**Data excerpts**
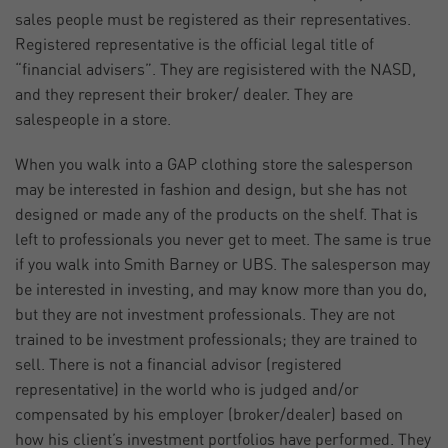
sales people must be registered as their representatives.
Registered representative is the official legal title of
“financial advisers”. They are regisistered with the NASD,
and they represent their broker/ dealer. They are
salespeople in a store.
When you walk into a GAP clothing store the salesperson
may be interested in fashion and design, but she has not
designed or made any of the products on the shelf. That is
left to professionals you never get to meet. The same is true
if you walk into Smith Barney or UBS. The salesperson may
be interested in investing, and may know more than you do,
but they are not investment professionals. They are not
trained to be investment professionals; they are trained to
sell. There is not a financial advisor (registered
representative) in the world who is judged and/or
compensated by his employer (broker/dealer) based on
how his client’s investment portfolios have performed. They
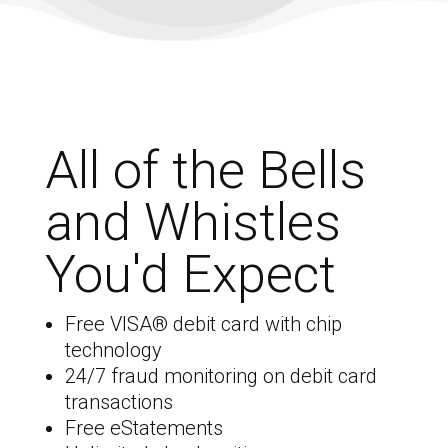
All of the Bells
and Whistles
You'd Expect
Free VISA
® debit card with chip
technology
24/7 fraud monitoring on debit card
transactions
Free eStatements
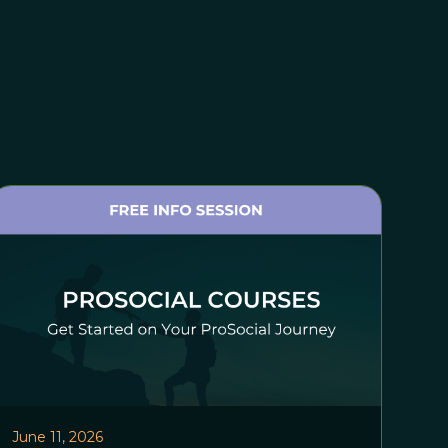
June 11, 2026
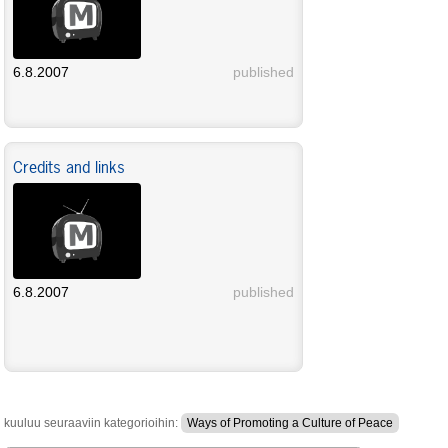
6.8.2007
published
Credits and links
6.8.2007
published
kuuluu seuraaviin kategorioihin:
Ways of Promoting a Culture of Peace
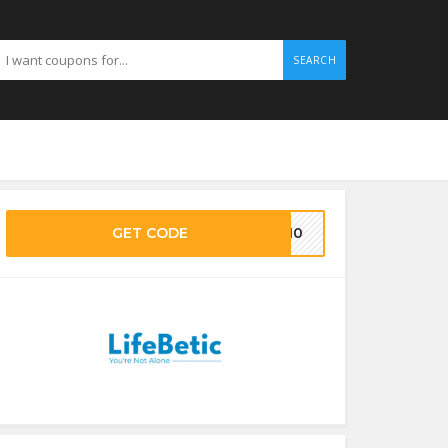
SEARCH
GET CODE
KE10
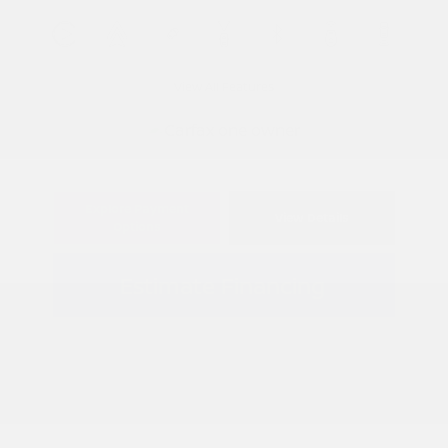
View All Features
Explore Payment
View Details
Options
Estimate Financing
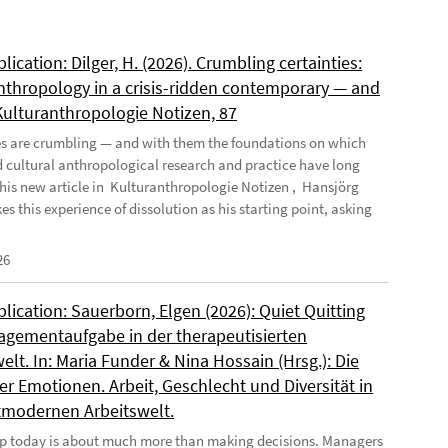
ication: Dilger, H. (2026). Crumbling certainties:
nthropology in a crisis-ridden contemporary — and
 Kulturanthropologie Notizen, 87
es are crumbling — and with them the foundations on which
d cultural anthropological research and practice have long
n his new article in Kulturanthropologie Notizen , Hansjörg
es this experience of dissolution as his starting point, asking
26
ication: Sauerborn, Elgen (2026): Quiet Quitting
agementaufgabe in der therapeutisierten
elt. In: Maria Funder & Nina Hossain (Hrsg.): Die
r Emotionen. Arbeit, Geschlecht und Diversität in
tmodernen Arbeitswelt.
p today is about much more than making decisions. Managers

---

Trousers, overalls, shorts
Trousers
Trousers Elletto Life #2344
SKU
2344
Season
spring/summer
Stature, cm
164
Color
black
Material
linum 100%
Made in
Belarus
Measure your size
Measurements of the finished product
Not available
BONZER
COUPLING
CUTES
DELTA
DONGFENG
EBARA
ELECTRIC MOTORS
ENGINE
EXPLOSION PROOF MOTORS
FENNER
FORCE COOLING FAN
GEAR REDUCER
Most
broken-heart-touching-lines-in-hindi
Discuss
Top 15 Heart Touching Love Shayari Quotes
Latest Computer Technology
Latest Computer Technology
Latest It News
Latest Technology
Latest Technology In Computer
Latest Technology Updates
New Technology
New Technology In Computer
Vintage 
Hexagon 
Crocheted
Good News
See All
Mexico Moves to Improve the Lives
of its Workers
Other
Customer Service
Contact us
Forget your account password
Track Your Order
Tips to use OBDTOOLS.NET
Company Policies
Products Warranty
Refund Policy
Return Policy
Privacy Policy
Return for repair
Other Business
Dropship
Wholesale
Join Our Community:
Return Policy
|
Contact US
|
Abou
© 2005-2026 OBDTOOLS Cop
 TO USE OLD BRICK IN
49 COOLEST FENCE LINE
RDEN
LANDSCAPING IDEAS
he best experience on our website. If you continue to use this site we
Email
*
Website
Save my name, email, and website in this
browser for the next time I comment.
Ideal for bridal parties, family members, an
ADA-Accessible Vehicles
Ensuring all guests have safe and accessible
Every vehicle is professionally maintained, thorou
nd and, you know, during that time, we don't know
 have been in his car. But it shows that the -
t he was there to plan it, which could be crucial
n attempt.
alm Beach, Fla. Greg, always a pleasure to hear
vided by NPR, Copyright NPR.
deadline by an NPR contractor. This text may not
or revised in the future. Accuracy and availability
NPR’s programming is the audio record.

==

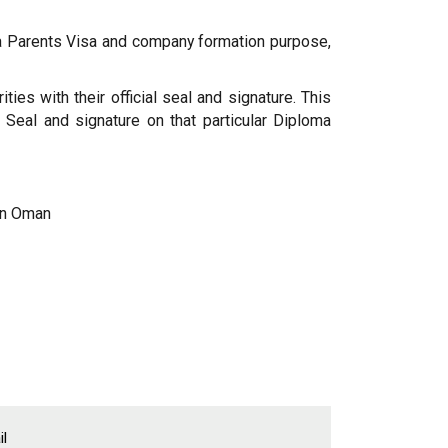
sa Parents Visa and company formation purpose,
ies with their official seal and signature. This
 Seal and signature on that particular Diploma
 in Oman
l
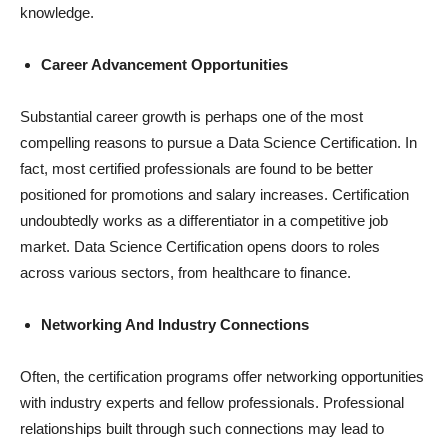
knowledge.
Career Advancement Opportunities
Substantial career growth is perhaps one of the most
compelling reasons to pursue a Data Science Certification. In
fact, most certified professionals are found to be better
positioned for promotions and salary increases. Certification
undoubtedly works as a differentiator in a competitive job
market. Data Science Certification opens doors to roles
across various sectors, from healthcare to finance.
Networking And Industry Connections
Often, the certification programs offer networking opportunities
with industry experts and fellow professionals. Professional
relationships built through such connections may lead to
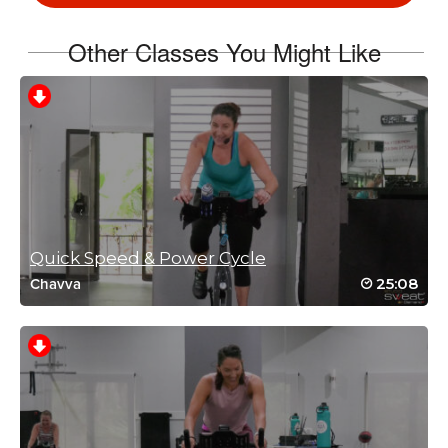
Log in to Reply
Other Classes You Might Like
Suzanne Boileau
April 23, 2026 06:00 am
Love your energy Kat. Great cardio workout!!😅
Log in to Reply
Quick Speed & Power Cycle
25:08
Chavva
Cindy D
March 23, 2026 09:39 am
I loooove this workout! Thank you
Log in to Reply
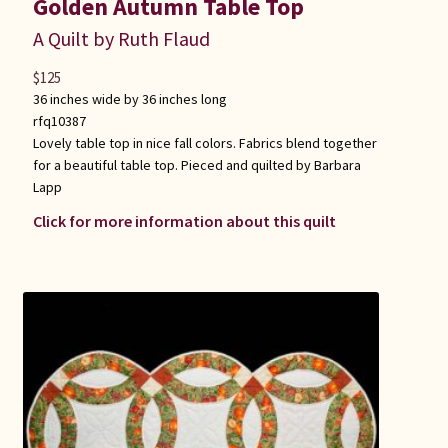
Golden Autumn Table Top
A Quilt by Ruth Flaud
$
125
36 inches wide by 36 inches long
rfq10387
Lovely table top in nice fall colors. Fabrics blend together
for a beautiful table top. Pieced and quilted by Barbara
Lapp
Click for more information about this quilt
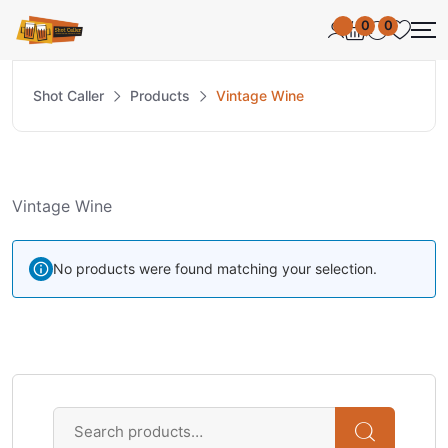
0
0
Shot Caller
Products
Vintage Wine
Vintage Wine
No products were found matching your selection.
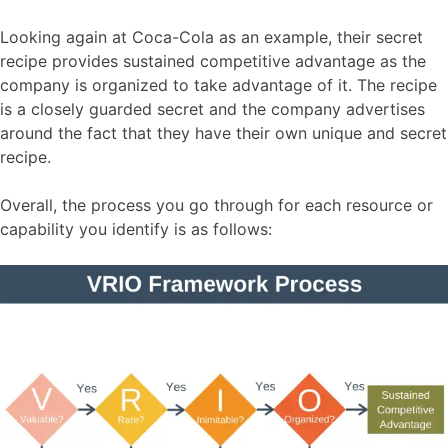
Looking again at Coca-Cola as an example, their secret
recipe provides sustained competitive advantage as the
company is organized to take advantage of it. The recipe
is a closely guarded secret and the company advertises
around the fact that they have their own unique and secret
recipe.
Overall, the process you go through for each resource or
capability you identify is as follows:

**To do**
Output only an exact transcription of the lines above from the one with "alm Beach, Fla." up to and including the one with "NPR’s programming is the audio record.".

**Exercise result**
alm Beach, Fla. Greg, always a pleasure to hear
vided by NPR, Copyright NPR.
deadline by an NPR contractor. This text may not
or revised in the future. Accuracy and availability
NPR’s programming is the audio record.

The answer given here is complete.